Se Nietzsche observava que o melhor autor é aquele que sente vergonha de ser um homem de letras, o melhor leitor será aquele que se envergonha de considerar-se um leitor melhor do que os outros. (Gabriel Perissé)

Narrado em primeira pessoa, o conto “O rapaz que habitava os livros”, do escritor angolano Valter Hugo Mãe, (1) mostra o fascínio da personagem pelos livros, concebendo-os como guias e companheiros de todas as horas.

Em várias passagens metalinguísticas, o narrador-personagem salienta a importância que os livros representam para si, quando, ao personificá-los, chega a defini-los como “objetos cardíacos [...] lidos profundamente, eles estão incrivelmente vivos. Escolhem leitores e entregam mais a uns do que a outros. ”
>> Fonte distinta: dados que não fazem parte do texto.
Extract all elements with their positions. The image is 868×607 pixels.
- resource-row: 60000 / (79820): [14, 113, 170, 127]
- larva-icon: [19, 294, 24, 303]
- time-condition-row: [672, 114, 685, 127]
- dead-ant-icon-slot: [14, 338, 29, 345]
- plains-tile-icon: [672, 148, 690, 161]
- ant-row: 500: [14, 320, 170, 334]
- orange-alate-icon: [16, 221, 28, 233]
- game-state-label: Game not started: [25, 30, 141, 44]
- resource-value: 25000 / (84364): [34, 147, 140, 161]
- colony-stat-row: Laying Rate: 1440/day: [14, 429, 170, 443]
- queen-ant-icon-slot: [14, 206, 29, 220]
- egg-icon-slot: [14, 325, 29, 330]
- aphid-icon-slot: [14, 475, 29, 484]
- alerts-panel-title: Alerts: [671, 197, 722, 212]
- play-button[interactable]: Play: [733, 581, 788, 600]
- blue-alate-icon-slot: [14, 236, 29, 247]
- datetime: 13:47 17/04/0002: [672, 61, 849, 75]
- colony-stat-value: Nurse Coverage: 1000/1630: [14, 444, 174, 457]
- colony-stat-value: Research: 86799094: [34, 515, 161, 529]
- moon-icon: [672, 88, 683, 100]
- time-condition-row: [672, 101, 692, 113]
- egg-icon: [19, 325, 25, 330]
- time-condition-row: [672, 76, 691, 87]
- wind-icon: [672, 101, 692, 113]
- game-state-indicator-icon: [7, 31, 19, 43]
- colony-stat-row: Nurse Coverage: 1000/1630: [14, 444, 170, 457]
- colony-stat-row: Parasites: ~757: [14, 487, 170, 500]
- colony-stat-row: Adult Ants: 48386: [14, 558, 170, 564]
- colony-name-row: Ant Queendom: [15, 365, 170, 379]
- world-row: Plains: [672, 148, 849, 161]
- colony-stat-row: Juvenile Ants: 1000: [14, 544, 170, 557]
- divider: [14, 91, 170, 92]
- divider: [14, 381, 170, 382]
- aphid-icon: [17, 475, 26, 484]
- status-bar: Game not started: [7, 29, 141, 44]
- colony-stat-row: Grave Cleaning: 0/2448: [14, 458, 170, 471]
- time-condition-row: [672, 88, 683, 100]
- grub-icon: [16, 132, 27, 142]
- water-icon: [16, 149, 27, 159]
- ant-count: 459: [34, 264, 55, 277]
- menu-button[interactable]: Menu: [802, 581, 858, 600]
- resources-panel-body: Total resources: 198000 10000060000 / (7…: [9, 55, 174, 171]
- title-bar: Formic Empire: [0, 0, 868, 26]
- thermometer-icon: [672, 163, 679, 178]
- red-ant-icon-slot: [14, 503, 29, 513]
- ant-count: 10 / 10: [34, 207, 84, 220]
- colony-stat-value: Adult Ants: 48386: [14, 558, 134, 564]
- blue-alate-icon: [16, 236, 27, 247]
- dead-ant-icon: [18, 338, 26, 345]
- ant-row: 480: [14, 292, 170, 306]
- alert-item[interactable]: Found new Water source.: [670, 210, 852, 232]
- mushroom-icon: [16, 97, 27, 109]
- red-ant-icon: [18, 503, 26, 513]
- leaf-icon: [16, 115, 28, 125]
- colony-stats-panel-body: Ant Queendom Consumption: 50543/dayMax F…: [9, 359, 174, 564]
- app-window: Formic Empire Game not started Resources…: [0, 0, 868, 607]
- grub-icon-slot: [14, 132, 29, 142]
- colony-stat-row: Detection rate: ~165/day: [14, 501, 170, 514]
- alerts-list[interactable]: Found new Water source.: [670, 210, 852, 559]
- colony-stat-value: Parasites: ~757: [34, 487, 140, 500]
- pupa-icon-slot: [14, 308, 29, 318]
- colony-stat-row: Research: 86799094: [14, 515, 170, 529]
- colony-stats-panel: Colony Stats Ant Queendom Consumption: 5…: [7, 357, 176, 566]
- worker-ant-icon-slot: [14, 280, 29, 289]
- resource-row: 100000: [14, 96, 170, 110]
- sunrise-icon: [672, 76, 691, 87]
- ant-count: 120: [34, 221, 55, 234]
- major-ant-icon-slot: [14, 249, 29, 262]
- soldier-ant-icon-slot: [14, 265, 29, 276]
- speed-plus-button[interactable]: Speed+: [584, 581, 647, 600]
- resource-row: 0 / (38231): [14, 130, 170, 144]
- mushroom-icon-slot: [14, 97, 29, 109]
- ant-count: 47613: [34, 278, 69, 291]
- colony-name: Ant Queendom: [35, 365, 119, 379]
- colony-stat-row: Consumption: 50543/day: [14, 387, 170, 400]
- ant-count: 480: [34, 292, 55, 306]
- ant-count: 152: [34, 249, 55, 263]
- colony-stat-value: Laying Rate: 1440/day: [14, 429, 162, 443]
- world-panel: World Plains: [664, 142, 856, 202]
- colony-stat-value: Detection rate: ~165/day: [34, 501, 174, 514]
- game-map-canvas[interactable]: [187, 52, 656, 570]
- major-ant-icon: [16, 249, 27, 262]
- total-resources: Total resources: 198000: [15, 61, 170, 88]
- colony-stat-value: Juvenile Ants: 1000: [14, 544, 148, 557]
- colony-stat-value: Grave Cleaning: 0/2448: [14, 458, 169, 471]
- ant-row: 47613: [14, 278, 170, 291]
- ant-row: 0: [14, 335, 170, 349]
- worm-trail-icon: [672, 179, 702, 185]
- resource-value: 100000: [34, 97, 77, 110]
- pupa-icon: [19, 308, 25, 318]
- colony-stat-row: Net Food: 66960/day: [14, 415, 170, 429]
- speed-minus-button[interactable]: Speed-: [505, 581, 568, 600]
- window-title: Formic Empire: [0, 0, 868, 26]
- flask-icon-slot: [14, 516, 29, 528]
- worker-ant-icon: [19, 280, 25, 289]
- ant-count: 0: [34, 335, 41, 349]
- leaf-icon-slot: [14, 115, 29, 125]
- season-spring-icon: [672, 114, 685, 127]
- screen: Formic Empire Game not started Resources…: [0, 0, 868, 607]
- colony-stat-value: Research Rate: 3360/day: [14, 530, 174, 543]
Isso significa dizer que os livros têm o poder de ampliar os conhecimentos dos leitores, dependendo do repertório de cada um em particular. Por isso a leitura tem um importante papel na vida dos leitores.

Por consequência, a leitura, do ponto de vista do narrador, é o meio de ampliar a percepção de mundo, ao afirmar que “[...] os livros não esquecem nada. Eles são sempre a mesma memória admirável”, isto é, celeiros de informações que permitem a descoberta de novos aprendizados.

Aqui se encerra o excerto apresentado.